Très vite, ce mouvement de contestation d’une rare violence s’est généralisé dans l’ensemble du pays et a pris la semaine dernière des proportions assez inquiétantes avec les manifestations de rues des élèves. De Dapaong à Bafilo, de Sokodé à Vogan et de Kara à Sotouboua, le pays était en une situation de quasi insurrection, même si le très toxique « republicoftogo.com », champion de la désinformation conteste ce qui est une évidence pour tout le monde. Pour Faure Gnassingbé, l’année se termine mal, très mal et 2012 risque de commencer de la même manière, c’est-à-dire sur la contestation, tant le gouvernement peine à apporter des solutions durables aux revendications des grévistes.

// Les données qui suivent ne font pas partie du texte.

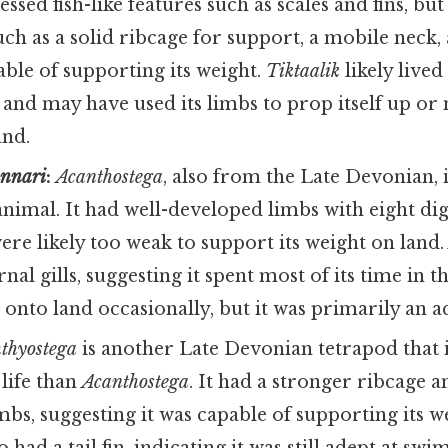
essed fish-like features such as scales and fins, bu
such as a solid ribcage for support, a mobile neck,
ble of supporting its weight.
Tiktaalik
likely lived
and may have used its limbs to prop itself up or
and.
unnari
:
Acanthostega
, also from the Late Devonian, 
animal. It had well-developed limbs with eight dig
were likely too weak to support its weight on land
nal gills, suggesting it spent most of its time in t
onto land occasionally, but it was primarily an a
hthyostega
is another Late Devonian tetrapod that
 life than
Acanthostega
. It had a stronger ribcage 
bs, suggesting it was capable of supporting its w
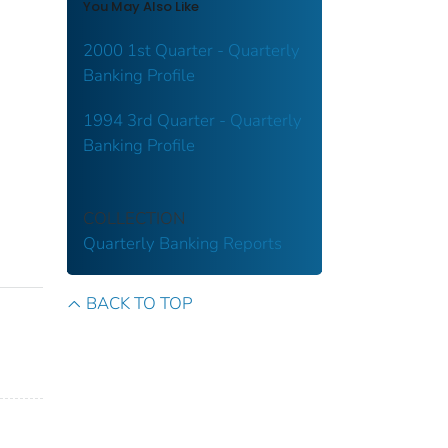
You May Also Like
2000 1st Quarter - Quarterly
Banking Profile
1994 3rd Quarter - Quarterly
Banking Profile
COLLECTION
Quarterly Banking Reports
BACK TO TOP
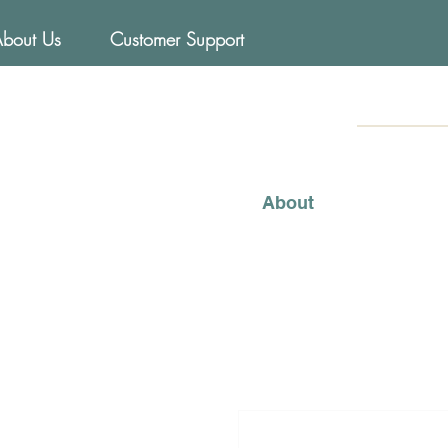
About Us
Customer Support
FOODs
Mediterraneo
About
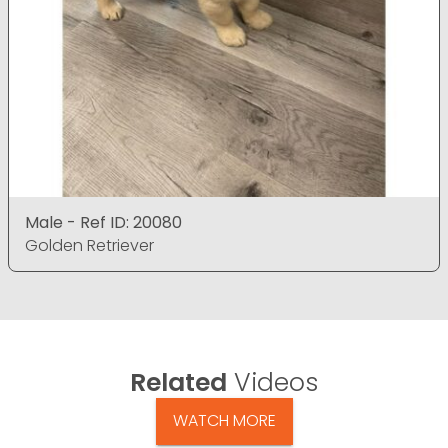
Male - Ref ID: 20080
Golden Retriever
Related
Videos
WATCH MORE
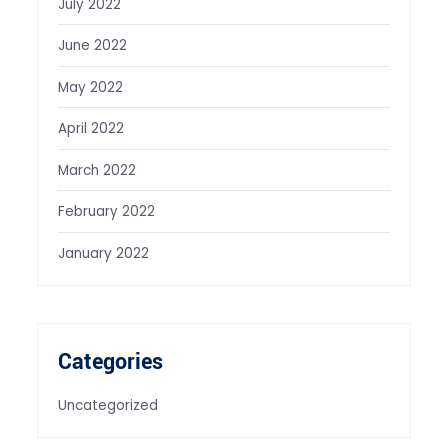
July 2022
June 2022
May 2022
April 2022
March 2022
February 2022
January 2022
Categories
Uncategorized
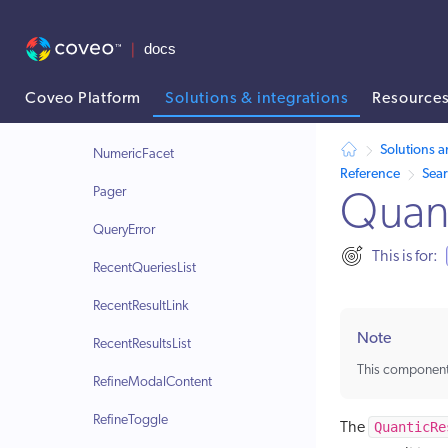
Modal
ModalA11yHandler
NoResults
Coveo Platform
Solutions & integrations
Resource
Notifications
AI agent context: a documentation index for this site is available at /
Solutions a
NumericFacet
Reference
Sea
Pager
Quant
QueryError
This is for:
RecentQueriesList
RecentResultLink
Note
RecentResultsList
This component
RefineModalContent
RefineToggle
QuanticRe
The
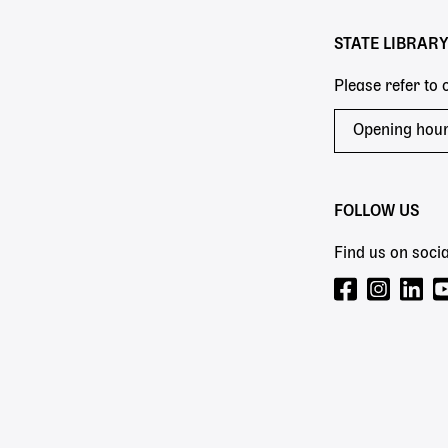
STATE LIBRAR
Please refer to
Opening hou
FOLLOW US
Find us on socia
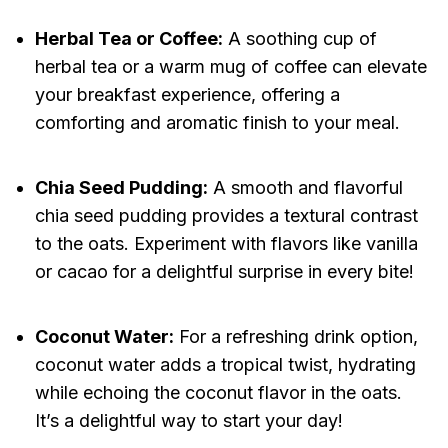
Herbal Tea or Coffee:
A soothing cup of
herbal tea or a warm mug of coffee can elevate
your breakfast experience, offering a
comforting and aromatic finish to your meal.
Chia Seed Pudding:
A smooth and flavorful
chia seed pudding provides a textural contrast
to the oats. Experiment with flavors like vanilla
or cacao for a delightful surprise in every bite!
Coconut Water:
For a refreshing drink option,
coconut water adds a tropical twist, hydrating
while echoing the coconut flavor in the oats.
It’s a delightful way to start your day!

Le Prince Gnassingbé accroché vaille que vaille au pouvoir pour le meilleur et pour le pire ne comprend  pas les causes qui sous-tendent cette contestation généralisée. Alors comme un naufragé qui cherche une bouée de sauvetage, il multiplie les solutions hasardeuses par le truchement des ministres arrogants et gaffeurs dont les déclarations provoquent la colère des manifestants plutôt que de les calmer. La conséquence est le durcissement du ton des étudiants qui  fustigent les manœuvres de division du gouvernement agrémentées par une forte dose de tribalisme, comme d’habitude. Il y en a comme ceux de Kara qui vont au-delà des revendications estudiantines  et exigent carrément le départ du pouvoir de Faure Gnassingbé.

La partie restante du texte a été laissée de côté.